# Pine Valley rifle?



## stillhunterman (Feb 15, 2009)

Howdy fellers and gals, will be down on PV for the rifle hunt, and had a question about the migrations down there. Spoke to a G warden that mentioned the deer start moving out at different times, going north of Enterprise and south towards St. George, but not real helpful. Not a lot of info in the archives here on the unit, kinda tight lipped so to speak.

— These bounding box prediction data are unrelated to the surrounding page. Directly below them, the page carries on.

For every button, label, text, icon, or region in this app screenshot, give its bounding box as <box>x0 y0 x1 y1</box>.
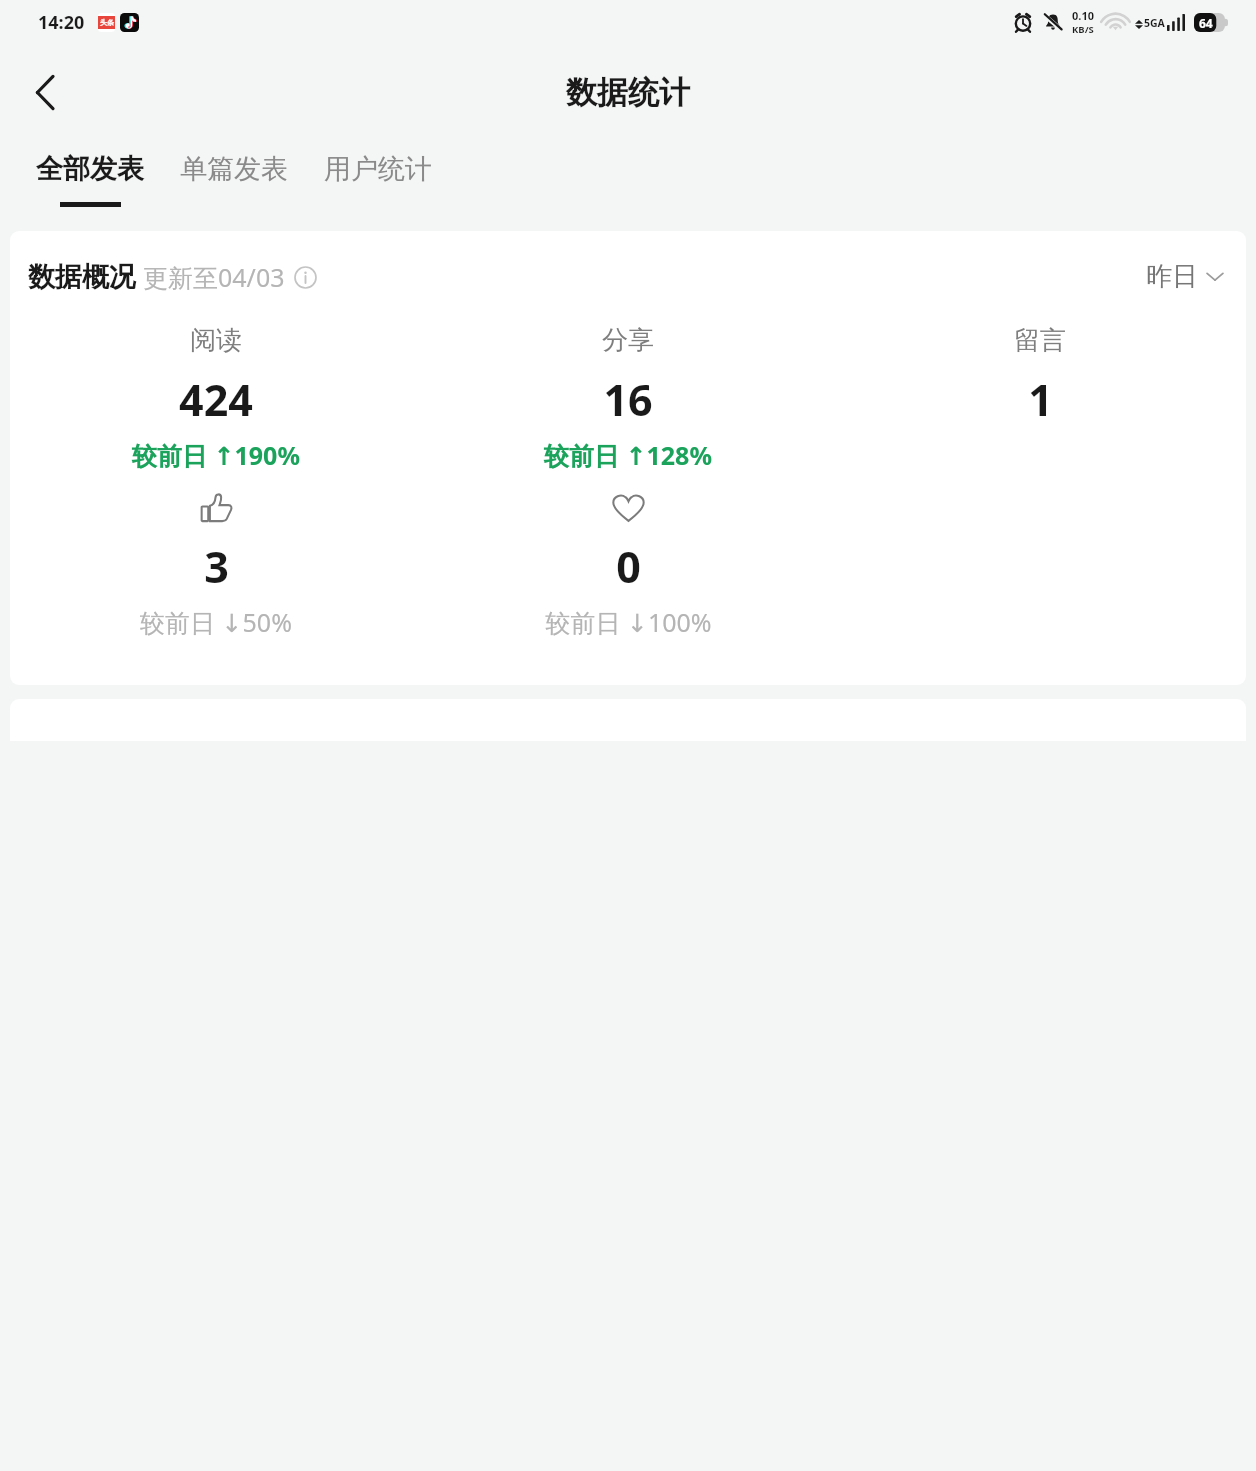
button[interactable]: 昨日 <box>1142 256 1228 297</box>
staticText: 较前日 ↑190% <box>132 438 300 472</box>
staticText: 较前日 ↑128% <box>544 438 712 472</box>
staticText: 阅读 <box>190 324 242 357</box>
staticText: 分享 <box>602 324 654 357</box>
button[interactable]: 分享 <box>422 322 834 474</box>
button[interactable]: 单篇发表 <box>162 144 306 215</box>
staticText: 424 <box>179 370 253 429</box>
staticText: 昨日 <box>1146 260 1198 293</box>
staticText: 留言 <box>1014 324 1066 357</box>
staticText: 14:20 <box>38 10 85 35</box>
staticText: 用户统计 <box>324 152 432 186</box>
staticText: 3 <box>204 537 229 596</box>
staticText: 数据概况 <box>28 260 136 294</box>
staticText: 更新至04/03 <box>143 260 285 294</box>
button[interactable]: Back <box>14 61 76 123</box>
button[interactable]: Favorites <box>422 488 834 641</box>
staticText: 16 <box>603 370 653 429</box>
staticText: 单篇发表 <box>180 152 288 186</box>
other: Likes <box>200 492 233 524</box>
staticText: 较前日 ↓100% <box>545 605 712 639</box>
staticText: 全部发表 <box>36 152 144 186</box>
staticText: 0.10 <box>1072 8 1094 23</box>
staticText: 64 <box>1199 15 1213 31</box>
staticText: 1 <box>1028 370 1053 429</box>
staticText: 5GA <box>1144 16 1165 30</box>
button[interactable]: 全部发表 <box>18 144 162 215</box>
staticText: 0 <box>616 537 641 596</box>
staticText: 数据统计 <box>566 73 690 112</box>
staticText: 头条 <box>100 18 114 27</box>
staticText: 较前日 ↓50% <box>140 605 292 639</box>
button[interactable]: 阅读 <box>10 322 422 474</box>
button[interactable]: Info <box>292 264 318 290</box>
button[interactable]: 留言 <box>834 322 1246 474</box>
button[interactable]: Likes <box>10 488 422 641</box>
staticText: KB/S <box>1072 23 1094 36</box>
other: Favorites <box>612 493 645 523</box>
button[interactable]: 用户统计 <box>306 144 450 215</box>
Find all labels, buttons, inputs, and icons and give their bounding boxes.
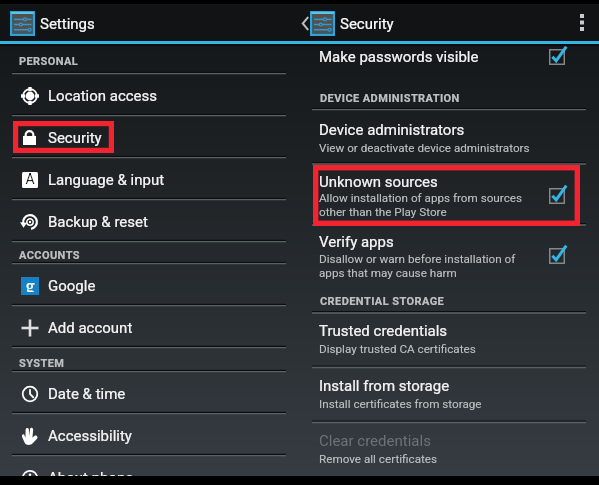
button[interactable]: Toggle Unknown sources	[543, 182, 571, 210]
staticText: Language & input	[48, 171, 165, 189]
staticText: Allow installation of apps from sources	[319, 191, 522, 205]
staticText: Remove all certificates	[319, 452, 438, 466]
staticText: Date & time	[48, 385, 126, 403]
staticText: g	[25, 274, 35, 292]
button[interactable]: Security	[0, 116, 298, 158]
button[interactable]: About phone	[0, 456, 298, 485]
staticText: other than the Play Store	[319, 205, 447, 219]
staticText: Security	[48, 129, 102, 147]
button[interactable]: Backup & reset	[0, 200, 298, 242]
staticText: About phone	[48, 469, 134, 485]
button[interactable]: g	[0, 264, 298, 306]
staticText: Install from storage	[319, 377, 450, 395]
staticText: Location access	[48, 87, 158, 105]
button[interactable]: Toggle Verify apps	[543, 242, 571, 270]
staticText: CREDENTIAL STORAGE	[320, 295, 445, 308]
staticText: Backup & reset	[48, 213, 148, 231]
button[interactable]: A	[0, 158, 298, 200]
staticText: Unknown sources	[319, 173, 438, 191]
staticText: DEVICE ADMINISTRATION	[320, 92, 460, 105]
staticText: Security	[340, 15, 394, 33]
staticText: Clear credentials	[319, 432, 431, 450]
staticText: A	[25, 172, 35, 187]
button[interactable]: More options	[565, 4, 599, 41]
staticText: Settings	[40, 15, 95, 33]
staticText: Trusted credentials	[319, 322, 448, 340]
button[interactable]: Location access	[0, 74, 298, 116]
staticText: ACCOUNTS	[19, 249, 80, 262]
staticText: View or deactivate device administrators	[319, 141, 530, 155]
staticText: SYSTEM	[19, 357, 65, 370]
staticText: apps that may cause harm	[319, 266, 457, 280]
staticText: Disallow or warn before installation of	[319, 252, 516, 266]
button[interactable]: Accessibility	[0, 414, 298, 456]
staticText: Verify apps	[319, 233, 394, 251]
staticText: Make passwords visible	[319, 48, 479, 66]
button[interactable]: Date & time	[0, 372, 298, 414]
staticText: Device administrators	[319, 121, 465, 139]
staticText: Accessibility	[48, 427, 132, 445]
button[interactable]: Navigate up	[296, 4, 406, 41]
staticText: Add account	[48, 319, 133, 337]
button[interactable]: Toggle Make passwords visible	[543, 43, 571, 71]
button[interactable]: Add account	[0, 306, 298, 348]
staticText: Display trusted CA certificates	[319, 342, 476, 356]
staticText: Install certificates from storage	[319, 397, 482, 411]
staticText: PERSONAL	[19, 55, 79, 68]
staticText: Google	[48, 277, 96, 295]
button[interactable]: Settings	[0, 4, 296, 41]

Anyway, am going to be hunting the PV wilderness area and was wondering how long that herd holds out (generally) before starting to move out? My reasoning is if the wilderness kicks my old butt too bad, and I have to hunt other areas, I don't want to hunt areas where most of the other hunters will be, which I'm thinking will be where the buckies migrate to. Appreciate any info, and pms would be more than fine.

Thanks!


----------



## RidgeRebel (Feb 1, 2012)

Not sure were you are planning on hunting, but most of the deer will be lower during the rifle hunt. Utah hill would probably be a good bet this year with the hunt being a tad later. There is plenty of rugged country out there that most people are not willing to gt into and I have seen many great deer come from Utah hill. The Blake and Gubler area East of Diamond Valley can also be pretty good. On the East side of the unit check out Harmony Mountain (known as Bumble Bee to the locals). There are always good bucks up there during the hunt, but you will have to get into the rough away from the crowds. It doesn't hurt to hunt week days there as well. Good luck


----------



## ridgetop (Sep 13, 2007)

You know I'm willing to help when your ready to take some notes.
Call me any time.


----------